■ **Recorded data**:
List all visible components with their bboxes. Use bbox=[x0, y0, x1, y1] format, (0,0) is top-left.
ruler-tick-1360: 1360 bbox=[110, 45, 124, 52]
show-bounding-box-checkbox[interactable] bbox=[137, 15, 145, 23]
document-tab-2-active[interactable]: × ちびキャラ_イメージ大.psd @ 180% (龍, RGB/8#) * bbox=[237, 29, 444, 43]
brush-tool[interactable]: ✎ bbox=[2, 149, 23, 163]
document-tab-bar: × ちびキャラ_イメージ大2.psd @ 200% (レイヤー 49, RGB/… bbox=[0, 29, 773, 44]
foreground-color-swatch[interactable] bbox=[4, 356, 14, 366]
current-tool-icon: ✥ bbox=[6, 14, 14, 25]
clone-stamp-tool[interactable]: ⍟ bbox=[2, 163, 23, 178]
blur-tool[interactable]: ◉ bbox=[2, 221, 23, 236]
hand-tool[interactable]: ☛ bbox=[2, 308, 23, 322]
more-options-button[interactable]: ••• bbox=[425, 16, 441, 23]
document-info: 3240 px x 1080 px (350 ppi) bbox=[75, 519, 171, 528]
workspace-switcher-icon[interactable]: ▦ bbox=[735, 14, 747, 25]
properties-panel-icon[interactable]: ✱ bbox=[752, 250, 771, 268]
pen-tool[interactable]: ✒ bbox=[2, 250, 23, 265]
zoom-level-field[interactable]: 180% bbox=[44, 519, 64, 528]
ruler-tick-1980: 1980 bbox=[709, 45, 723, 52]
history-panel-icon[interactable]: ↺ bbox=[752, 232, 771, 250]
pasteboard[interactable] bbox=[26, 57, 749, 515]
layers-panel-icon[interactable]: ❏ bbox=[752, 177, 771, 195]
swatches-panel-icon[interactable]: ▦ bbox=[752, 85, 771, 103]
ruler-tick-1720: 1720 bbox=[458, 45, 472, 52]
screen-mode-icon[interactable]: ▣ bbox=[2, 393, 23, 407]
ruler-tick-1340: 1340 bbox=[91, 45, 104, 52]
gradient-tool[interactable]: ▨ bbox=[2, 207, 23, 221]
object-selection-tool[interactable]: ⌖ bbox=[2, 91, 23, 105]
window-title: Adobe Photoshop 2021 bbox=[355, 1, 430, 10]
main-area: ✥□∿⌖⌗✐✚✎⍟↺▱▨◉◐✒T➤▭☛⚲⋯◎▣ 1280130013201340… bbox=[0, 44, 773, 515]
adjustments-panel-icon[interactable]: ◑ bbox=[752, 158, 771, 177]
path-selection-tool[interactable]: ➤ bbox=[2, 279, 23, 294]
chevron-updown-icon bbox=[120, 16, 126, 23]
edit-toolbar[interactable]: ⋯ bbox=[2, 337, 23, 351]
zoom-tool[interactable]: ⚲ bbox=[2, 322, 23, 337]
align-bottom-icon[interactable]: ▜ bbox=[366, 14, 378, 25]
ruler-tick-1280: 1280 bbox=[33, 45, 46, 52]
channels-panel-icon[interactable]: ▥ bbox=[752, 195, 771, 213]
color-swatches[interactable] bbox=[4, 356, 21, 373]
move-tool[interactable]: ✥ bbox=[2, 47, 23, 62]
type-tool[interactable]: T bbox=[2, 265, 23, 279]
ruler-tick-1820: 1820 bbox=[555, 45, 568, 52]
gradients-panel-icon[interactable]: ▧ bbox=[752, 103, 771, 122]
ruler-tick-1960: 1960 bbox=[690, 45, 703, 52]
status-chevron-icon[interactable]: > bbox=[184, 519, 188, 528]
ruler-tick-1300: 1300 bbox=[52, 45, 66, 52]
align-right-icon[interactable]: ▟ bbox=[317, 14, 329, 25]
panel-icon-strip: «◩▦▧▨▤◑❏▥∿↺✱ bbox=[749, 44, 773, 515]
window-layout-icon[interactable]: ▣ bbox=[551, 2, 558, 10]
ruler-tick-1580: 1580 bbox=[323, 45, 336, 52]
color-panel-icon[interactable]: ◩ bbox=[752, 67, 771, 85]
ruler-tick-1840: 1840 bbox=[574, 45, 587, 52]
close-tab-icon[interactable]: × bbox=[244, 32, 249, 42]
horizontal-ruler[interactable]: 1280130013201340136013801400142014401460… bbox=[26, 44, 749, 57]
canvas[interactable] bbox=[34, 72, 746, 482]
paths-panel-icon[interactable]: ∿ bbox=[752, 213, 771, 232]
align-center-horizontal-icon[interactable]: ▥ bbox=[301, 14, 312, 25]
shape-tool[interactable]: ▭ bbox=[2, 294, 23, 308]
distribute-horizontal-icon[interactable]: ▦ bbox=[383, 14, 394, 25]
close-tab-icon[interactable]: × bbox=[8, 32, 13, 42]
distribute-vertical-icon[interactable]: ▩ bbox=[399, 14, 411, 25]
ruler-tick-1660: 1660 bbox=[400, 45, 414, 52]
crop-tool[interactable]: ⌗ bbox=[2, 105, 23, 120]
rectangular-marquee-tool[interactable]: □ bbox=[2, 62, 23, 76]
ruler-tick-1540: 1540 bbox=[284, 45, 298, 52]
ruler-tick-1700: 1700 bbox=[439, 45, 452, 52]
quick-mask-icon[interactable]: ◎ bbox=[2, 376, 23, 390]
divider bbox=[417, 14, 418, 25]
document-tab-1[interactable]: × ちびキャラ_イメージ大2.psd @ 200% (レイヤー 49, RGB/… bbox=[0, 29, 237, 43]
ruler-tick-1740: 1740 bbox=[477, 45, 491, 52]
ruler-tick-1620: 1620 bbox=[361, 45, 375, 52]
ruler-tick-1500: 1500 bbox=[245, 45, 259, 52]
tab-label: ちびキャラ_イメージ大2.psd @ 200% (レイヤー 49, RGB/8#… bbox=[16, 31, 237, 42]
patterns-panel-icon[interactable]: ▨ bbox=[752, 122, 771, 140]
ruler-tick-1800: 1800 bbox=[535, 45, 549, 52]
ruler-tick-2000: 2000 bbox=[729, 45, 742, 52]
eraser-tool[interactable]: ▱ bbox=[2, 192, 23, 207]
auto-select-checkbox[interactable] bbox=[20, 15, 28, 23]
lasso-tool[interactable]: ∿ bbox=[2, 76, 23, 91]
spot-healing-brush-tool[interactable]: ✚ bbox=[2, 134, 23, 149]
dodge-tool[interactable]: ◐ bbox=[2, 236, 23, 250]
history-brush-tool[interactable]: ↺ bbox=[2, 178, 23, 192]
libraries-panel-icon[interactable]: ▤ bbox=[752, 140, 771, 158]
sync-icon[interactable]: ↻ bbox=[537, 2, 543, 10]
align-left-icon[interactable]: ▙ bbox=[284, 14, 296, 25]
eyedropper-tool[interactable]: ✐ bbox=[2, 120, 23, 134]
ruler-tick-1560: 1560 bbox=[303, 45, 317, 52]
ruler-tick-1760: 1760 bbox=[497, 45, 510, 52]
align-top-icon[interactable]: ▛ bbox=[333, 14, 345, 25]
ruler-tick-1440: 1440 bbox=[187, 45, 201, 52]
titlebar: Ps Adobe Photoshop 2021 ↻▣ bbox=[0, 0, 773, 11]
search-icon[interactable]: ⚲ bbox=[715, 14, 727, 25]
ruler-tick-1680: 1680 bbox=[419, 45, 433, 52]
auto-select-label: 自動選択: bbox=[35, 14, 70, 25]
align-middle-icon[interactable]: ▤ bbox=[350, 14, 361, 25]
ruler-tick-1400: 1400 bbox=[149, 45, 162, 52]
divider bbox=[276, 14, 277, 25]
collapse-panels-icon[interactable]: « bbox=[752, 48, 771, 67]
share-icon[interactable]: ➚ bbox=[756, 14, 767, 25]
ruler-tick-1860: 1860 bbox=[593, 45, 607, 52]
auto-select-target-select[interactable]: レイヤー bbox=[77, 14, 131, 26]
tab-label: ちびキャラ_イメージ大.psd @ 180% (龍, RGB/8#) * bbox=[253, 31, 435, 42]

■ **Problem statement**: Which lines of the data include the string "close"? Find them and copy each one.

■ **Answer to the exercise**:
close-tab-icon[interactable]: × bbox=[244, 32, 249, 42]
close-tab-icon[interactable]: × bbox=[8, 32, 13, 42]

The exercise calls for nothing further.